Becoming a mum aged 24 was so exciting. I had been married a year, I took the sleepless nights in my stride and adored the smiles and giggles of my baby boy. Pregnancy and birth, though challenging, was wonderful and I anticipated going through it again. Then, with a seven month old baby to care for, I found myself pregnant and the initial period of excitement continued through to the birth of my second child when I was 25 years old.
This enduring excitement forcefully ceased within seconds after birth, as my daughter was brought to me for the first time. While my husband and the medical staff present during my Caesarian were elated with the news, I stole my first glance at my baby girl and froze. My daughter had Down's syndrome.
A very sad and anxious year later, at the age of 26, I sat motionless in the office of a clinical psychologist, as we were informed that our two and a half year old son had Autistic Spectrum Disorder.
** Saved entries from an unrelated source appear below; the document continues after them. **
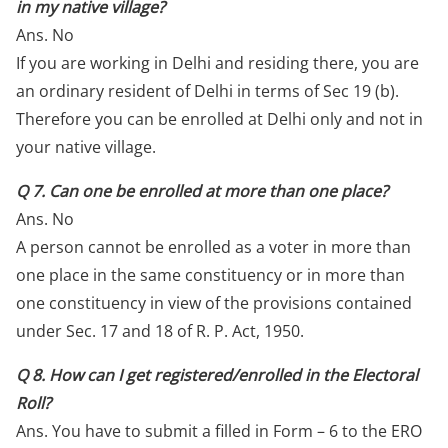
in my native village?
Ans. No
If you are working in Delhi and residing there, you are
an ordinary resident of Delhi in terms of Sec 19 (b).
Therefore you can be enrolled at Delhi only and not in
your native village.
Q 7. Can one be enrolled at more than one place?
Ans. No
A person cannot be enrolled as a voter in more than
one place in the same constituency or in more than
one constituency in view of the provisions contained
under Sec. 17 and 18 of R. P. Act, 1950.
Q 8. How can I get registered/enrolled in the Electoral
Roll?
Ans. You have to submit a filled in Form – 6 to the ERO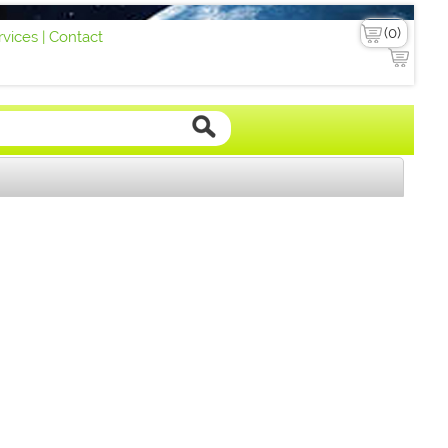
vices |
Contact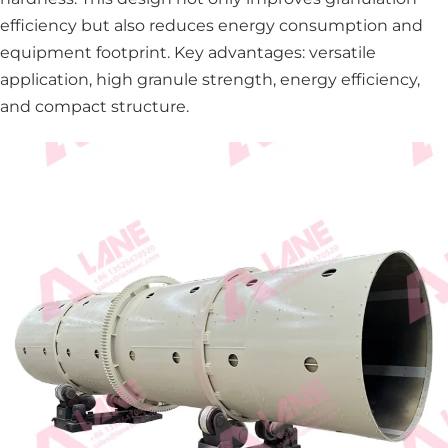
efficiency but also reduces energy consumption and
equipment footprint. Key advantages: versatile
application, high granule strength, energy efficiency,
and compact structure.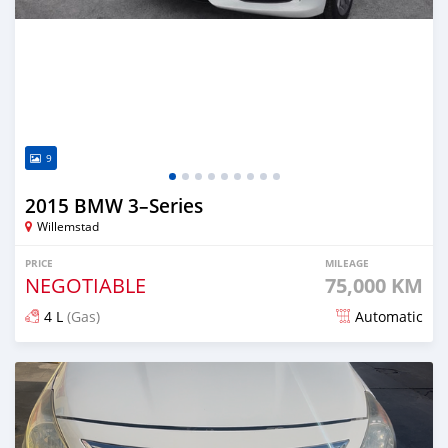
9
2015 BMW 3–Series
Willemstad
PRICE
MILEAGE
NEGOTIABLE
75,000 KM
4 L
(Gas)
Automatic
Posted about 9 hours ago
There is much talk in society today about the facilities available to children with special needs. This is a considerable improvement in comparison to how these children were ‘handled’ only a few years ago. Yet understanding what it actually feels like as a parent, to find out that your child has special needs, is still a taboo subject. Not many people would openly admit that they have battled with prejudice tendencies, harbored anger and resentment, nor would they like to publicly acknowledge that in fact they have felt ashamed and embarrassed of their situation.